Dataset items:
-=-=-=-=-

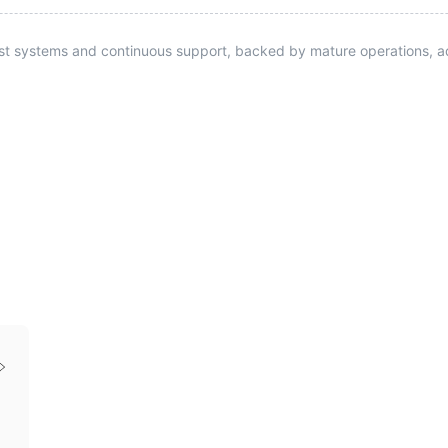
st systems and continuous support, backed by mature operations, ad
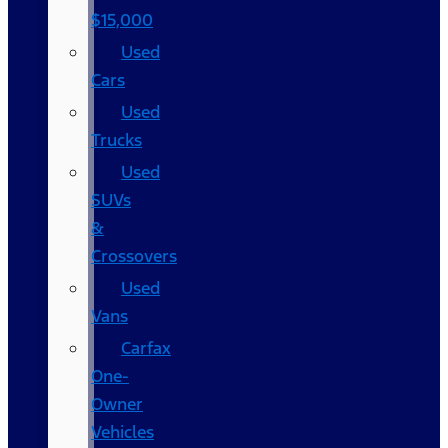
$15,000
Used
Cars
Used
Trucks
Used
SUVs
&
Crossovers
Used
Vans
Carfax
One-
Owner
Vehicles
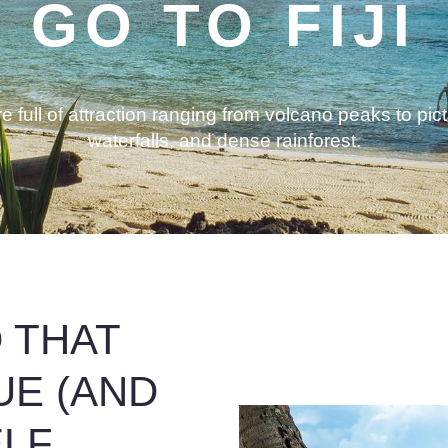
GO TO FIJI
 full of attraction ranging from volcano peaks to pic
waterfalls, and dense rainforest.
D THAT
UE (AND
ELF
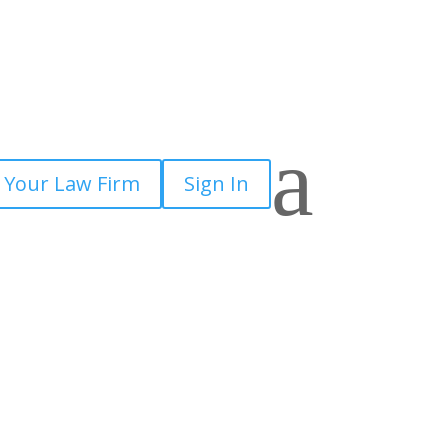
a
 Your Law Firm
Sign In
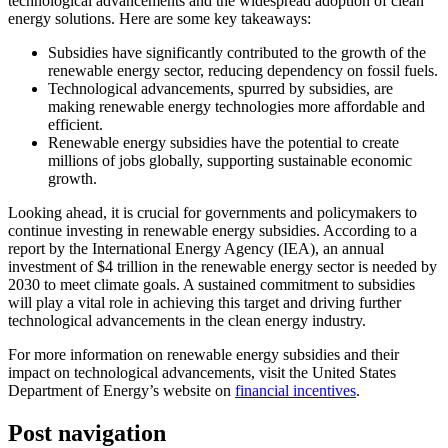
technological advancements and the widespread adoption of clean
energy solutions. Here are some key takeaways:
Subsidies have significantly contributed to the growth of the
renewable energy sector, reducing dependency on fossil fuels.
Technological advancements, spurred by subsidies, are
making renewable energy technologies more affordable and
efficient.
Renewable energy subsidies have the potential to create
millions of jobs globally, supporting sustainable economic
growth.
Looking ahead, it is crucial for governments and policymakers to
continue investing in renewable energy subsidies. According to a
report by the International Energy Agency (IEA), an annual
investment of $4 trillion in the renewable energy sector is needed by
2030 to meet climate goals. A sustained commitment to subsidies
will play a vital role in achieving this target and driving further
technological advancements in the clean energy industry.
For more information on renewable energy subsidies and their
impact on technological advancements, visit the United States
Department of Energy’s website on
financial incentives
.
Post navigation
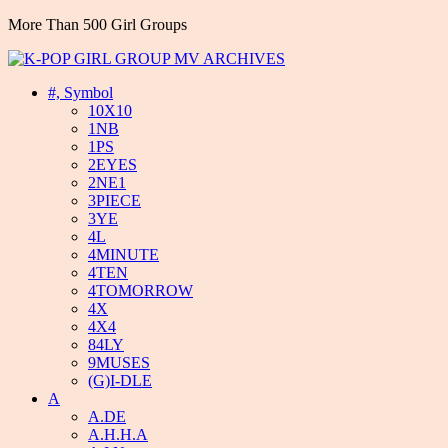
More Than 500 Girl Groups
#, Symbol
10X10
1NB
1PS
2EYES
2NE1
3PIECE
3YE
4L
4MINUTE
4TEN
4TOMORROW
4X
4X4
84LY
9MUSES
(G)I-DLE
A
A.DE
A.H.H.A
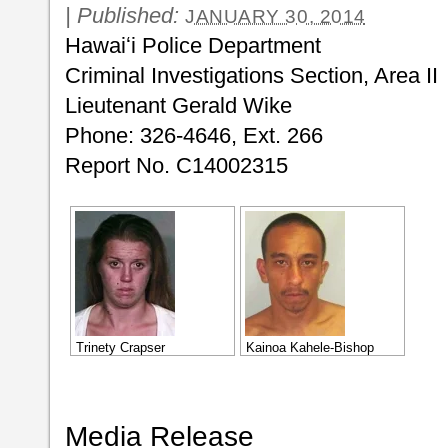
|
Published:
JANUARY 30, 2014
Hawaiʻi Police Department
Criminal Investigations Section, Area II
Lieutenant Gerald Wike
Phone: 326-4646, Ext. 266
Report No. C14002315
Trinety Crapser
Kainoa Kahele-Bishop
Media Release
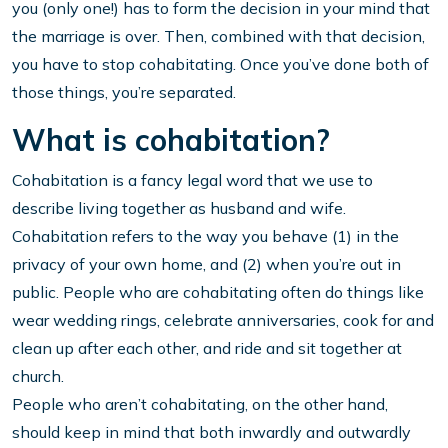
you (only one!) has to form the decision in your mind that
the marriage is over. Then, combined with that decision,
you have to stop cohabitating. Once you’ve done both of
those things, you’re separated.
What is cohabitation?
Cohabitation is a fancy legal word that we use to
describe living together as husband and wife.
Cohabitation refers to the way you behave (1) in the
privacy of your own home, and (2) when you’re out in
public. People who are cohabitating often do things like
wear wedding rings, celebrate anniversaries, cook for and
clean up after each other, and ride and sit together at
church.
People who aren’t cohabitating, on the other hand,
should keep in mind that both inwardly and outwardly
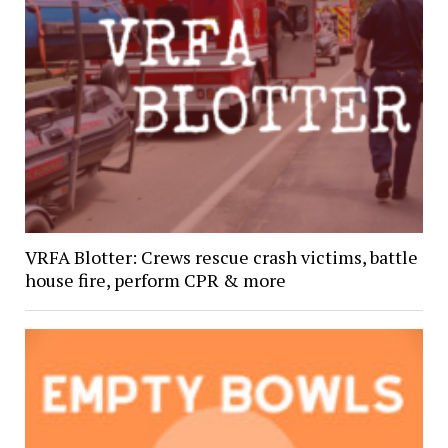
VRFA Blotter: Crews rescue crash victims, battle
house fire, perform CPR & more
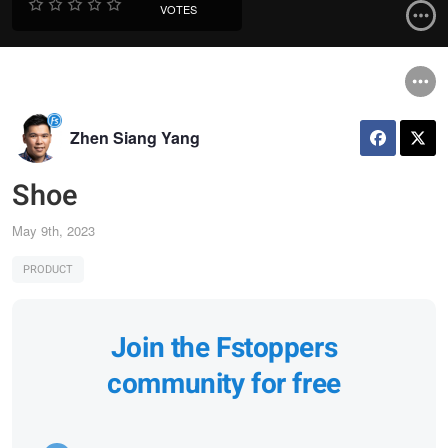
VOTES
Zhen Siang Yang
Shoe
May 9th, 2023
PRODUCT
Join the Fstoppers
community for free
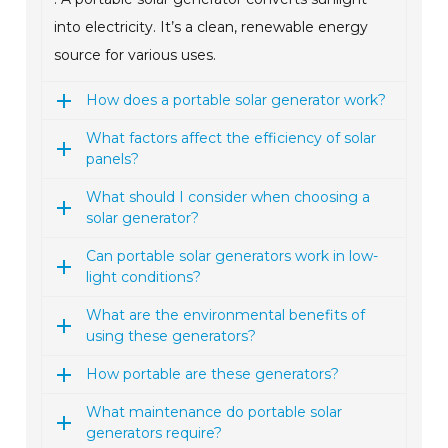
into electricity. It’s a clean, renewable energy
source for various uses.
How does a portable solar generator work?
What factors affect the efficiency of solar
panels?
What should I consider when choosing a
solar generator?
Can portable solar generators work in low-
light conditions?
What are the environmental benefits of
using these generators?
How portable are these generators?
What maintenance do portable solar
generators require?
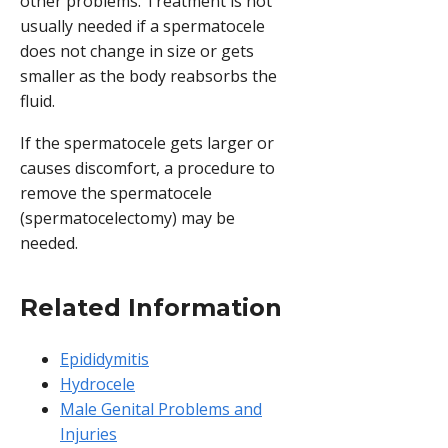
other problems. Treatment is not
usually needed if a spermatocele
does not change in size or gets
smaller as the body reabsorbs the
fluid.
If the spermatocele gets larger or
causes discomfort, a procedure to
remove the spermatocele
(spermatocelectomy) may be
needed.
Related Information
Epididymitis
Hydrocele
Male Genital Problems and
Injuries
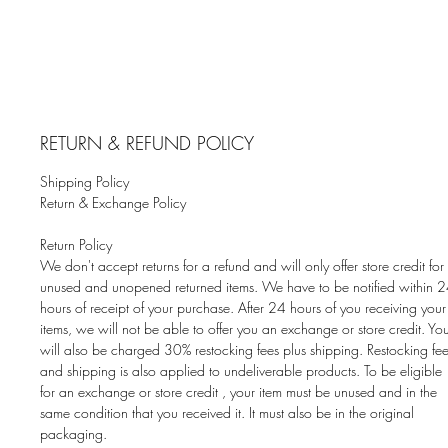
RETURN & REFUND POLICY
Shipping Policy
Return & Exchange Policy
Return Policy
We don't accept returns for a refund and will only offer store credit for
unused and unopened returned items. We have to be notified within 
hours of receipt of your purchase. After 24 hours of you receiving your
items, we will not be able to offer you an exchange or store credit. Yo
will also be charged 30% restocking fees plus shipping. Restocking fe
and shipping is also applied to undeliverable products. To be eligible
for an exchange or store credit , your item must be unused and in the
same condition that you received it. It must also be in the original
packaging.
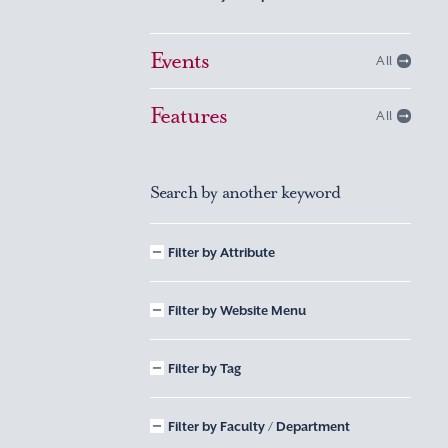
Events
All
Features
All
Search by another keyword
Filter by Attribute
Filter by Website Menu
Filter by Tag
Filter by Faculty / Department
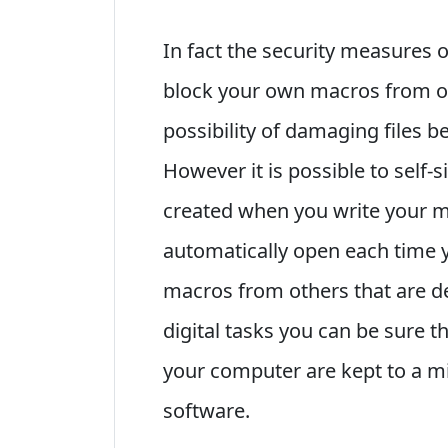
In fact the security measures o
block your own macros from op
possibility of damaging files b
However it is possible to self-s
created when you write your m
automatically open each time y
macros from others that are de
digital tasks you can be sure t
your computer are kept to a mi
software.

-=-=-=-=-

*WHAT YOU HAVE TO DO*.
Extract each line holding the word "solar" from the records.

*RESULT OF THE TASK*.
How does a portable solar generator work?
What factors affect the efficiency of solar
solar generator?
Can portable solar generators work in low-
What maintenance do portable solar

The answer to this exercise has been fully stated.